The authors use TTT-Discover with adaptive entropic objective and PUCT reuse to achieve the best runtime of 1203.10 microseconds in the TriMul kernel optimization task. Ablations show that removing the entropic objective or reuse method significantly degrades performance, while the full TTT-Discover setup outperforms both naive RL and Best-of-N baselines.

Results show that TTT-Discover achieves a mean runtime of 1669.1 microseconds on AMD MI300X, outperforming the best human submission (2038.6 microseconds) and the Best-of-25600 baseline (2286.0 microseconds). The method demonstrates consistent performance across all three instances, with 95% confidence intervals indicating statistically significant improvements over human and baseline results.

Results show that TTT-Discover with Qwen3-8B achieves the same performance as AlphaEvolve V2 and ShinkaEvolve on the circle packing task for n=26 and n=32, matching the best known results without improvements.

Results show that TTT-Discover achieves the highest score in both the Geometry (ahc039) and Scheduling (ahc058) competitions, outperforming all human submissions and prior AI baselines. In Geometry, TTT-Discover scores 567,062, surpassing the top human score of 566,997, and in Scheduling, it scores 848,414,228, exceeding the best human score of 847,674,723.
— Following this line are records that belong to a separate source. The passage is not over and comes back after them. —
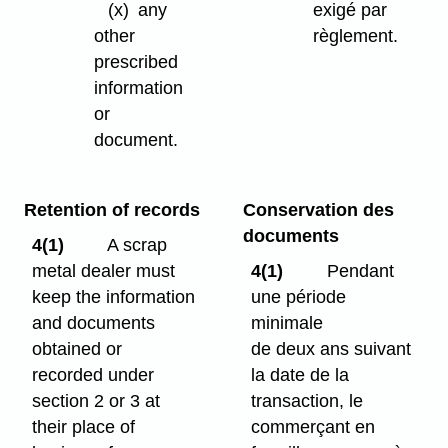
(x)
any
exigé par
other
règlement.
prescribed
information
or
document.
Retention of records
Conservation des
documents
4(1)
A scrap
metal dealer must
4(1)
Pendant
keep the information
une période
and documents
minimale
obtained or
de deux ans suivant
recorded under
la date de la
section 2 or 3 at
transaction, le
their place of
commerçant en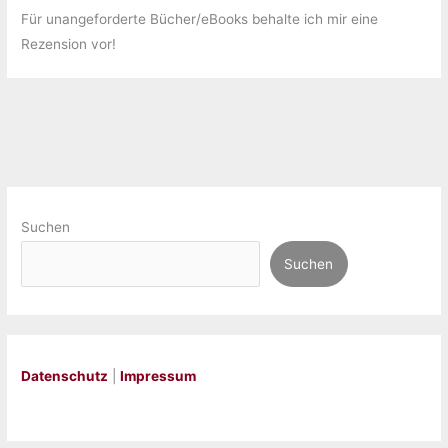
Für unangeforderte Bücher/eBooks behalte ich mir eine
Rezension vor!
Suchen
Suchen
Datenschutz
|
Impressum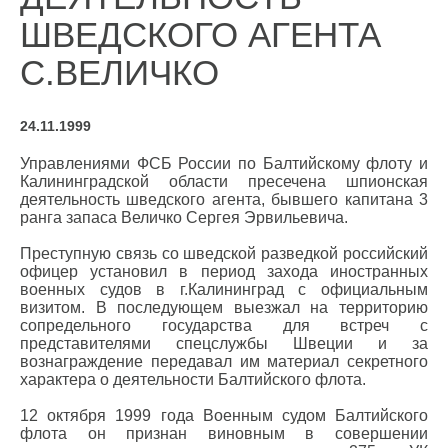
ШВЕДСКОГО АГЕНТА
С.ВЕЛИЧКО
24.11.1999
Управлениями ФСБ России по Балтийскому флоту и
Калининградской области пресечена шпионская
деятельность шведского агента, бывшего капитана 3
ранга запаса Величко Сергея Эрвильевича.
Преступную связь со шведской разведкой российский
офицер установил в период захода иностранных
военных судов в г.Калининград с официальным
визитом. В последующем выезжал на территорию
сопредельного государства для встреч с
представителями спецслужбы Швеции и за
вознаграждение передавал им материал секретного
характера о деятельности Балтийского флота.
12 октября 1999 года Военным судом Балтийского
флота он признан виновным в совершении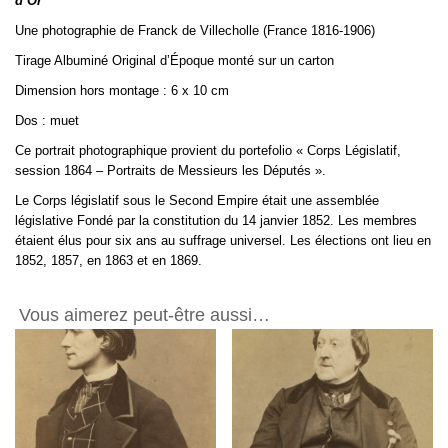
d’Or
de
la
Une photographie de Franck de Villecholle (France 1816-1906)
Côte
Tirage Albuminé Original d’Époque monté sur un carton
d'Or
-
Dimension hors montage : 6 x 10 cm
Albumine
Dos : muet
par
Franck
Ce portrait photographique provient du portefolio « Corps Législatif,
6x10cm
session 1864 – Portraits de Messieurs les Députés ».
Le Corps législatif sous le Second Empire était une assemblée
législative Fondé par la constitution du 14 janvier 1852. Les membres
étaient élus pour six ans au suffrage universel. Les élections ont lieu en
1852, 1857, en
1863
et en 1869.
Vous aimerez peut-être aussi…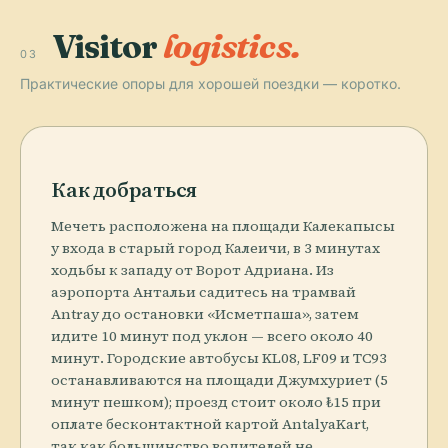
Visitor
logistics.
03
Практические опоры для хорошей поездки — коротко.
Как добраться
Мечеть расположена на площади Калекапысы
у входа в старый город Калеичи, в 3 минутах
ходьбы к западу от Ворот Адриана. Из
аэропорта Антальи садитесь на трамвай
Antray до остановки «Исметпаша», затем
идите 10 минут под уклон — всего около 40
минут. Городские автобусы KL08, LF09 и TC93
останавливаются на площади Джумхуриет (5
минут пешком); проезд стоит около ₺15 при
оплате бесконтактной картой AntalyaKart,
так как большинство водителей не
Results show that TTT-Discover achieves state-of-the-art performance across all GPU types in the TriMul competition, outperforming the best human submissions by over 15% on average. The method produces kernels that are significantly faster than existing human and AI baselines, with the best kernel on H100 running at 1161.2 microseconds, surpassing the top human result by 22%.